- **GIVEN RECORDS**:
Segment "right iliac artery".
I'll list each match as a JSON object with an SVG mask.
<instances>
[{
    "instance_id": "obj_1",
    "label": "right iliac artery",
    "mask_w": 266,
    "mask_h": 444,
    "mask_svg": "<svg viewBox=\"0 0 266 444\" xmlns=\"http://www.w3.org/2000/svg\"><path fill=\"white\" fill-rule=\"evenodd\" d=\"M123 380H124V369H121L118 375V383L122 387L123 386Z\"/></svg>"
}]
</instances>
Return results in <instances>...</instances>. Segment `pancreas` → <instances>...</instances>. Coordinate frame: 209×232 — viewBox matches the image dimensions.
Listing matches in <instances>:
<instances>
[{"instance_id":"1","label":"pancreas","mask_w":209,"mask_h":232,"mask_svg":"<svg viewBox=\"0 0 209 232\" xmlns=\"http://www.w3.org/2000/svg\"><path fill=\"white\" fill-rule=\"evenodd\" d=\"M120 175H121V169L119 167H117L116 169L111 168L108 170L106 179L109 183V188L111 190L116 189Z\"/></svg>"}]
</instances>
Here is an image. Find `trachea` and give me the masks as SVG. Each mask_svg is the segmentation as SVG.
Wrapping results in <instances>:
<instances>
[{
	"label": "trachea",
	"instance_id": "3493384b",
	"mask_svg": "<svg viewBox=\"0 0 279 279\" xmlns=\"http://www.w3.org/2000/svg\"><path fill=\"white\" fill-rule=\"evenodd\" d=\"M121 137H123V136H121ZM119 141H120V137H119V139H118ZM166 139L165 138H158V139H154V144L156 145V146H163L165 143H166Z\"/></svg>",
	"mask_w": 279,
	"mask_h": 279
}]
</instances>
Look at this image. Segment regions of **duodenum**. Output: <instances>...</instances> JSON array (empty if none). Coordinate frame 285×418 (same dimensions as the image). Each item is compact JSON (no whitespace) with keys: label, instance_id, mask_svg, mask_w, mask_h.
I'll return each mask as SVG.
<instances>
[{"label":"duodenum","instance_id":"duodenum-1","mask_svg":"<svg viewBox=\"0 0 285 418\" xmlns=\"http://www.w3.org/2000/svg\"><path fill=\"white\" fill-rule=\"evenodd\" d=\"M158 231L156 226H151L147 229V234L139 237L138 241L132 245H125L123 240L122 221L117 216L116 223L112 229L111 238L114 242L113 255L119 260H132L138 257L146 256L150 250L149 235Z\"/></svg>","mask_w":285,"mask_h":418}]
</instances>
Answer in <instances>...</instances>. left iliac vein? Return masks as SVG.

- **ABOUT THIS TASK**: The response should repeat the whole listing exactly.

- **WRITTEN REPLY**:
Segment "right iliac artery".
I'll list each match as a JSON object with an SVG mask.
<instances>
[{
    "instance_id": "obj_1",
    "label": "right iliac artery",
    "mask_w": 266,
    "mask_h": 444,
    "mask_svg": "<svg viewBox=\"0 0 266 444\" xmlns=\"http://www.w3.org/2000/svg\"><path fill=\"white\" fill-rule=\"evenodd\" d=\"M123 380H124V369H121L118 375V383L122 387L123 386Z\"/></svg>"
}]
</instances>
Return results in <instances>...</instances>. Segment `pancreas` → <instances>...</instances>. Coordinate frame: 209×232 — viewBox matches the image dimensions.
Listing matches in <instances>:
<instances>
[{"instance_id":"1","label":"pancreas","mask_w":209,"mask_h":232,"mask_svg":"<svg viewBox=\"0 0 209 232\" xmlns=\"http://www.w3.org/2000/svg\"><path fill=\"white\" fill-rule=\"evenodd\" d=\"M120 175H121V169L119 167H117L116 169L111 168L108 170L106 179L109 183V188L111 190L116 189Z\"/></svg>"}]
</instances>
Here is an image. Find `trachea` and give me the masks as SVG. Each mask_svg is the segmentation as SVG.
Wrapping results in <instances>:
<instances>
[{
	"label": "trachea",
	"instance_id": "3493384b",
	"mask_svg": "<svg viewBox=\"0 0 279 279\" xmlns=\"http://www.w3.org/2000/svg\"><path fill=\"white\" fill-rule=\"evenodd\" d=\"M121 137H123V136H121ZM119 141H120V137H119V139H118ZM166 139L165 138H158V139H154V144L156 145V146H163L165 143H166Z\"/></svg>",
	"mask_w": 279,
	"mask_h": 279
}]
</instances>
Look at this image. Segment regions of **duodenum**. Output: <instances>...</instances> JSON array (empty if none). Coordinate frame 285×418 (same dimensions as the image). Each item is compact JSON (no whitespace) with keys: label, instance_id, mask_svg, mask_w, mask_h.
I'll return each mask as SVG.
<instances>
[{"label":"duodenum","instance_id":"duodenum-1","mask_svg":"<svg viewBox=\"0 0 285 418\" xmlns=\"http://www.w3.org/2000/svg\"><path fill=\"white\" fill-rule=\"evenodd\" d=\"M158 231L156 226H151L147 229V234L139 237L138 241L132 245H125L123 240L122 221L117 216L116 223L112 229L111 238L114 242L113 255L119 260H132L138 257L146 256L150 250L149 235Z\"/></svg>","mask_w":285,"mask_h":418}]
</instances>
Answer in <instances>...</instances>. left iliac vein? Return masks as SVG.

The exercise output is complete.